処刑されたはずの自分が幼い姿になって、かつての自分の部屋と思われるベッドで横たわっていた。その意味不明な現状が、彼女の不安を駆り立てていたからだ。
プリシラがベッドから離れ、部屋にある家具を物色していると、コンコンと、扉をノックする音が部屋に響いた。
「……」
プリシラはその音に沈黙した。
今まで彼女の周りにいた人々は、自分を虐げる敵だった。だから、部屋をノックするその人物にプリシラは非常に警戒したのだ。
だが、再び扉を叩く音が部屋に響いた。
「……どうぞ」
プリシラは不安を押し殺し、扉を叩く人物に入室の許可をした。
それは、少しでも今の状況を把握するために、情報が欲しかったからだ。
「失礼します」と部屋に足を踏み入れたメイドは、幸運なことにプリシラの記憶にはなかった。
けれど、「あなた誰?」なんて声をかける訳にもいかず「どうしたの?」と当たり障りの無い問いをした。
だが、この質問にメイドは困惑した表情を浮かべた。
「お嬢様、昨晩高熱を出して倒れたのを覚えていませんか?」
どうやら、自分は昨日熱を出して寝込んでしまったらしい。
「……ごめんなさい、倒れてしまったときの記憶がないの」
プリシラは流れるように嘘を吐いた。
だが、"倒れてしまって記憶がない"という言葉にメイドが酷く取り乱したので「今は元気になったから、もう大丈夫よ」と付け加えておく。
面倒事になったら大変だし、今はそれより自分の置かれている状況を早く理解したかった。
プリシラの言葉にメイドはあからさまにほっと息をつくと「お嬢様が元気になられたようで良かったです!」と嬉しそうに微笑んだ。
(……このメイド、感情が顔に出やすいのね)
メディチ家のメイドは公爵家に相応しい人材が雇用される──例えば、没落した貴族の娘など。
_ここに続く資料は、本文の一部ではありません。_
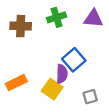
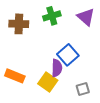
purple triangle: (93, 18) -> (86, 17), turned 36
orange rectangle: (16, 83) -> (15, 76), turned 48

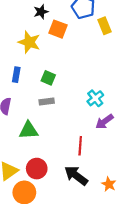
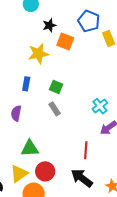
yellow star: (29, 42) -> (38, 54), turned -30
gray rectangle: (47, 101) -> (55, 109), turned 64
green triangle: (29, 130) -> (30, 148), moved

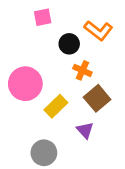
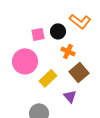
pink square: (43, 17) -> (38, 34), moved

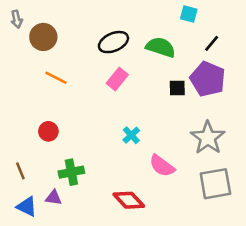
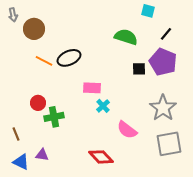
black ellipse: (113, 42) -> (69, 58), moved
pink rectangle: (117, 79) -> (92, 88), moved, turned 54
green cross: (71, 172) -> (54, 117), moved

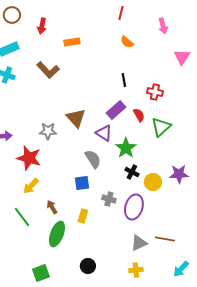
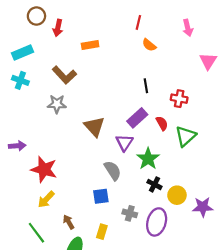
red line: (121, 13) -> (138, 22), moved
brown circle: (12, 15) -> (36, 16), moved
gray star: (48, 131) -> (57, 104), moved
purple triangle: (104, 133) -> (124, 143), turned 30
purple star: (179, 174) -> (203, 207), moved

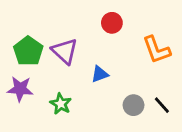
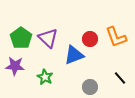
red circle: (112, 23) -> (90, 39), moved
blue triangle: (100, 74) -> (74, 55), size x1.5
gray circle: (134, 105) -> (90, 87), moved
だから、このメイドのように表情がコロコロ変わる人間がいれば、嫌でも記憶に残っているはずだが──
(私、こんな子知らないのよね……)
再びメイドの顔を確認しようと眺めたが、やはり記憶にない。
プリシラは小さく息を吐いたが、その様子にメイドは気付くことなく、爆弾を投下した。
「お嬢様の体調をご家族も心配されていました。ちょうど夕食の時間ですし、もしよろしければご家族に顔を見せに行きませんか?」
メイドは良かれと思って言ったのだろう。
しかし、家族というワードは、家族に捨てられたプリシラにとっては地雷だった。
一瞬で顔を強張らせたプリシラの顔を見て、
「た、大変申し訳ありません、お嬢様! 出過ぎた真似を──「ごめんなさい。まだ少し具合が悪いの」」
メイドの謝罪に、被せるように言い訳をした。
「……そうでしたか」
メイドはプリシラが家族に会いたくないことを察したのか、それ以上何も言わなかった。
(私を見殺しにした人達となんて、顔も会わせたくないわ)
家族のことを考えると、急速に心が冷えていくのを感じる。
「……」
プリシラが表情を歪めたまま沈黙していると、メイドが遠慮がちに声をかけた。
「お嬢様、夕飯はどうなさいますか?」
夕飯と言われて、プリシラはこの体は昨晩から何も食べていないことを思い出した。
それに、目が覚める前──自分が処刑される前も長い間食べ物を口にしていなかったことも相まって、プリシラの体から「クゥ」というお腹の音が鳴った。
(は、恥ずかしい!)
プリシラは赤面した。
あまりの恥ずかしさに「スープとサンドイッチのような軽食を持ってきてもらえる?」と早口で捲し立てて、早々にメイドを部屋から追い出すほどだった。
だが、いざ一人になると、プリシラは冷静になった。
(私、何してるんだろう……)
プリシラは長い長いため息をついた。
自分を見殺しにした家族に会いたい気持ちなんてこれっぽちも無いが、自分の陥っている状況を確かめるためにも、夕食の場に顔を出した方が良かっただろう。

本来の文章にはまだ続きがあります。